# Axe FX vs Mesa Boogie Triaxis vs Regular Amp



## atticmike (Mar 7, 2011)

Hey folks,

What is actually the difference between the triaxis and a regular amp?

The triaxis seems to be quite versatile and a lot better as to carrying around a sturdy amplifier.

I always looked for a rather neutral / versatile tone that is not too colored like a dual rectifier for example or is it sort of a software similar to the axe fx?

Mike


----------



## yingmin (Mar 7, 2011)

The Triaxis is just a tube preamp that's controllable by MIDI. It's not software based, but still pretty versatile, like a Marshall JMP-1. And the trick to the Triaxis is that you'd need a power amp, because it can't drive a speaker by itself, and I can't imagine that its straight-to-PA tone is very impressive, either. A Triaxis paired up with a power amp, like, say, the Mesa 2:90, would weigh about as much as a normal guitar head, if not more, but be more compact, and have more tonal versatility.


----------



## Overtone (Mar 7, 2011)

Triaxis is a preamp... so you can use it fine by itself if you want to record the output directly or route it to the venue's mixer, but to use it as an amp amp you have to hook it up to a power amp. It's basically like getting the preamp section from a regular boogie amp (tubes and all) without having the power amp section. The Axe-FX is all digital modeling... it's also a preamp only... the key difference between Axe-FX and Triaxis is that the Triaxis is more like a tube amp, and the Axe-FX also has the ability to model power amps, cabinets, mics, and FX, so that the output is 100% processed like it would be in the studio. 

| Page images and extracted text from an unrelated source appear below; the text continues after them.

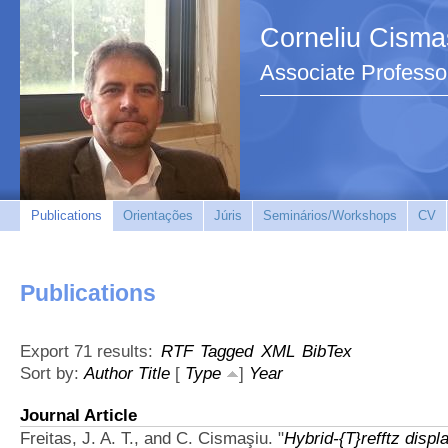
Corneliu Cisma
Associate Professo
Publications
Orientações
Júris
Seminários/Workshops
CV
Publications
Export 71 results:
RTF
Tagged
XML
BibTex
Sort by:
Author
Title
[
Type
]
Year
Journal Article
Freitas, J. A. T., and C. Cismaşiu.
"
Hybrid-{T}refftz displ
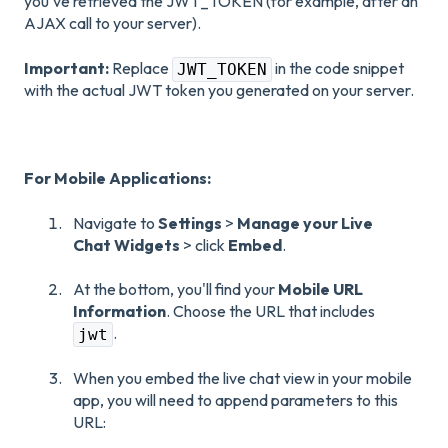
you've retrieved the JWT_TOKEN (for example, after an
AJAX call to your server).
Important:
Replace
in the code snippet
JWT_TOKEN
with the actual JWT token you generated on your server.
For Mobile Applications:
Navigate to
Settings
>
Manage your Live
Chat Widgets
> click
Embed
.
At the bottom, you'll find your
Mobile URL
Information
. Choose the URL that includes
.
jwt
When you embed the live chat view in your mobile
app, you will need to append parameters to this
URL:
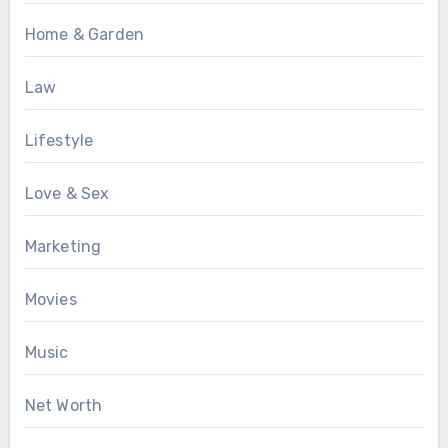
Home & Garden
Law
Lifestyle
Love & Sex
Marketing
Movies
Music
Net Worth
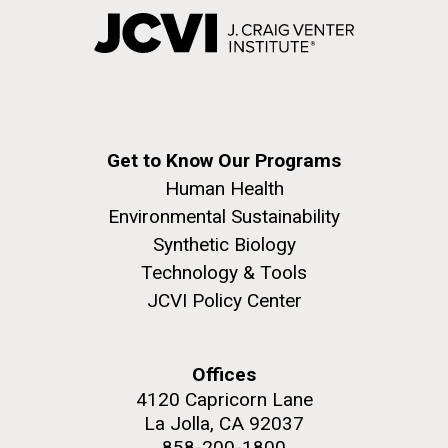
Get to Know Our Programs
Human Health
Environmental Sustainability
Synthetic Biology
Technology & Tools
JCVI Policy Center
Offices
4120 Capricorn Lane
La Jolla, CA 92037
858-200-1800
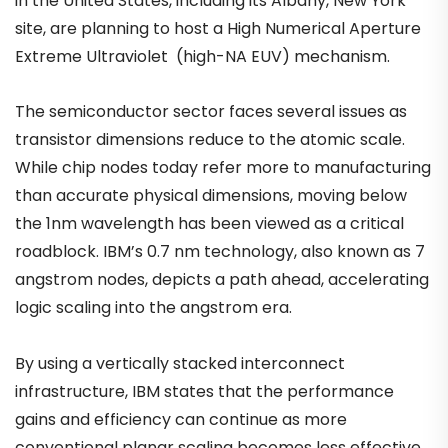
in the United States, including its Albany, New York
site, are planning to host a High Numerical Aperture
Extreme Ultraviolet (high-NA EUV) mechanism.
The semiconductor sector faces several issues as
transistor dimensions reduce to the atomic scale.
While chip nodes today refer more to manufacturing
than accurate physical dimensions, moving below
the 1nm wavelength has been viewed as a critical
roadblock. IBM’s 0.7 nm technology, also known as 7
angstrom nodes, depicts a path ahead, accelerating
logic scaling into the angstrom era.
By using a vertically stacked interconnect
infrastructure, IBM states that the performance
gains and efficiency can continue as more
conventional planar scaling becomes less effective.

I suggest reading up on it, and the axe-fx, at their homepages:

Mesa Boogie Triaxis Pre Amplifiers
Fractal Audio Systems Axe-Fx - Guitar Tone and Effects Processor - Amps, Cabs, Effects and More


----------



## atticmike (Mar 7, 2011)

Why would anybody get a road-king or roadster if you can have the deal of 8 modes? 

This is like a win win situation, as far as I can see...


----------



## Overtone (Mar 7, 2011)

The Mark V is pretty versatile... that's an option if you want to have a power amp section. And for some people simplicity has value... I play a Stiletto and one of the things I like about it is that there's not too many knobs and switches to bother with. I prefer it that way...


----------



## atticmike (Mar 7, 2011)

Yeah but I'm looking for something I can afford and the triaxis seems just right man


----------



## technomancer (Mar 7, 2011)

atticmike said:


> Yeah but I'm looking for something I can afford and the triaxis seems just right man



Remember you need a power amp too


----------



## yingmin (Mar 7, 2011)

atticmike said:


> Yeah but I'm looking for something I can afford and the triaxis seems just right man



The Triaxis typically sells around $1000 used, and you'd still need a power amp, which typically go between $5-800 for a good tube power amp. When all is said and done, you're really saving little to nothing compared to buying a used Mark V, or even a used AxeFX. They only real consideration should be which one does what you really want it to.


----------



## atticmike (Mar 8, 2011)

yingmin said:


> The Triaxis typically sells around $1000 used, and you'd still need a power amp, which typically go between $5-800 for a good tube power amp. When all is said and done, you're really saving little to nothing compared to buying a used Mark V, or even a used AxeFX. They only real consideration should be which one does what you really want it to.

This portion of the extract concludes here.